How is technical assistance provided?
Following receipt of a Letter of Agreement, technical assistance is initiated with a discussion with the intended recipient about a plan for attaining prequalification. This may be followed by a three‒ to five‒day visit from a technical expert to the recipient's premises. The visit will begin with an audit (evaluation of current deficiencies) and be followed by consultation on the plan of corrective action and on any needed training. In the case of technical assistance to manufacturers, a review of existing quality documentation for an FPP that it is intended to be submitted for prequalification is organized, and an agreement reached on data completion, if necessary. Advice on data completion can be organized by correspondence. Where appropriate, the national regulatory authority (NRA) may be invited to participate in provision of technical assistance.
Care is taken to ensure avoidance of any conflict of interest with WHO prequalification and with respect to individual sites covered by the technical assistance. In particular, technical assistance experts that have provided, or are providing, technical assistance to a recipient are not permitted to participate in the assessment of any API or FPP or site inspection for WHO prequalification of the API and/or FPP manufactured by that recipient. The same applies to QCLs undergoing WHO prequalification.
Site inspections and evaluations of product dossiers performed for WHO prequalification are independent of the outcomes of technical assistance. Information gathered during the technical assistance visits is not shared with WHO prequalification and remains confidential.
Technical assistance is provided free of charge, but recipients may be requested to contribute towards the local costs associated with the visits of technical assistance experts as described above. The following conditions apply:
- technical activities may be combined — such as pre-inspections and data review — aimed at assessing the intended recipient's potential to achieve technical assistance milestonesa combination of remote, on-site support and training may be used when providing technical assistance
- provision of technical assistance with capacity building of other parties may be combined, for example, inviting NRA inspectors to participate in or observe audits
- provision of specialized technical assistance may be prioritized, for example, for APIs and/or FPPs that would have a high public health impact if prequalified, or if less than three urgently needed products have been prequalified and less than two such products are under assessment.

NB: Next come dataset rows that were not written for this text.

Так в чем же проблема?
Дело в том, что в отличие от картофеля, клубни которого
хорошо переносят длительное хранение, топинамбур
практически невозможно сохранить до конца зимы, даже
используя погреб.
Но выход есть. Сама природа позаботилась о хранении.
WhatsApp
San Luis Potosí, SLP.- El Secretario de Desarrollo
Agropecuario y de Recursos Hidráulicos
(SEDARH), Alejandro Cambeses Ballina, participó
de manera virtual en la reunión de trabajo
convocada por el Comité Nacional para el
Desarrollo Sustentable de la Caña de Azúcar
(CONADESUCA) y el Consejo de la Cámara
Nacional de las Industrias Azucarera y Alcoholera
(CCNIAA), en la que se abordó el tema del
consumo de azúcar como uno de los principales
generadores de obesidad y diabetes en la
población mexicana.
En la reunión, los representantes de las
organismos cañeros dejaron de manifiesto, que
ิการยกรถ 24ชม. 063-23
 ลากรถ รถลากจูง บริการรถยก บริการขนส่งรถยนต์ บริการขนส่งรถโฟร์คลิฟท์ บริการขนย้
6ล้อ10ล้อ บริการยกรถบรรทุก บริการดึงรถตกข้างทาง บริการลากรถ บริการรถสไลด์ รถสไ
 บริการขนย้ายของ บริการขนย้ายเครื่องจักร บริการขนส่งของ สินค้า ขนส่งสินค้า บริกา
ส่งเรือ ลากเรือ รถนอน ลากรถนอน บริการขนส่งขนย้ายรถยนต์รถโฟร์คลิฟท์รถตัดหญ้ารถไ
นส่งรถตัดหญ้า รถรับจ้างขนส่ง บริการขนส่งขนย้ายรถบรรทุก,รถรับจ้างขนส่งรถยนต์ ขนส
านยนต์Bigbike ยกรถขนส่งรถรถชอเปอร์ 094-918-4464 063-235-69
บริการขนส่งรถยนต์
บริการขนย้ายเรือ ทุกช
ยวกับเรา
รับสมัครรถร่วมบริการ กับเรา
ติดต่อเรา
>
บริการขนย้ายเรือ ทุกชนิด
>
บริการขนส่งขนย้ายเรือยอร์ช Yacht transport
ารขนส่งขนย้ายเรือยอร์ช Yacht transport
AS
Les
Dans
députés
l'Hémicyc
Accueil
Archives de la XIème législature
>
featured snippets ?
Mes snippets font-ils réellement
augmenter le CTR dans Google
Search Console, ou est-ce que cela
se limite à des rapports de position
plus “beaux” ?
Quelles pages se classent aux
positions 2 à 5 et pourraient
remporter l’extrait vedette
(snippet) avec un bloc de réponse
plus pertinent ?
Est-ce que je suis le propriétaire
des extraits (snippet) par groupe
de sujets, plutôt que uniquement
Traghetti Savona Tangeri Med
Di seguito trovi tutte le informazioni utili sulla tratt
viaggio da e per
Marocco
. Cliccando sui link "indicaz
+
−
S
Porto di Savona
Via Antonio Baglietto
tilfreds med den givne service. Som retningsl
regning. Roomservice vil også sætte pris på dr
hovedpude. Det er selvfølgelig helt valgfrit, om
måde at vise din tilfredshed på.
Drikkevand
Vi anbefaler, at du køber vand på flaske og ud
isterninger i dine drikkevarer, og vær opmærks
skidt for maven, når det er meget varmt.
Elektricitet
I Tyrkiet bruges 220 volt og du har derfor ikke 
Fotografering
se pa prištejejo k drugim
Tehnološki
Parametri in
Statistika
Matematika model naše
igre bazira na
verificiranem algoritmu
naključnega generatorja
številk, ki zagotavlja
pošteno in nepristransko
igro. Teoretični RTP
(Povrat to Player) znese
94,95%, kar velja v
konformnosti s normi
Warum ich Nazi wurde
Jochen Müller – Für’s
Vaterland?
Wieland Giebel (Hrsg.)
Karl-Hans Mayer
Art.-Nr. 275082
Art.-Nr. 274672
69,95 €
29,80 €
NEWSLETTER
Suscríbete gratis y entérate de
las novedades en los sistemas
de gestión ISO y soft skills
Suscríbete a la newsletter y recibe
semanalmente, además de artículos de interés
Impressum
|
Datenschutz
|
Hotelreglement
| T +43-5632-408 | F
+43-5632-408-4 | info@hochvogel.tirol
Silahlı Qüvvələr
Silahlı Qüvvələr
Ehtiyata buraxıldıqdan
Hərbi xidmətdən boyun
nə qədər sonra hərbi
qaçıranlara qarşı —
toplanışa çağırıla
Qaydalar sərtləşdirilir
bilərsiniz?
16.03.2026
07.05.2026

WHO ensures that the confidentiality of commercially-sensitive and other information obtained during provision of technical assistance is respected. The observations and recommendations of the technical experts are shared with the recipient (but excluding those specifically addressed to WHO). Any information obtained during the provision of technical assistance can be made available to third parties only with the recipient's consent.
WHO reserves the right to request additional information from the organization that has requested assistance and to decide whether to meet the request, taking into account the need for the relevant FPP(s), availability of WHO resources and any other relevant factors. WHO will respond within 60 days (excluding any time required to request and receive additional information) to the request for technical assistance.
What are the expected outcomes?
Technical assistance is deemed successful if it enables a recipient to submit an API or FPP dossier for WHO prequalification and pass the initial screening and/or successfully undergo WHO inspection without any critical or a high number of major observations. In so doing, the recipient will have improved the quality of its API or FPP, or its testing services, and reduced the time to prequalification.
More generally, technical assistance can be seen as a means of improving the quality of locally-produced medicines and of promoting adherence to international pharmaceutical and prequalification standards.
Experience to date has also shown that provision of technical assistance can increase a government’s awareness of the value of strengthening regulatory requirements and the commitment of manufacturers to meeting them.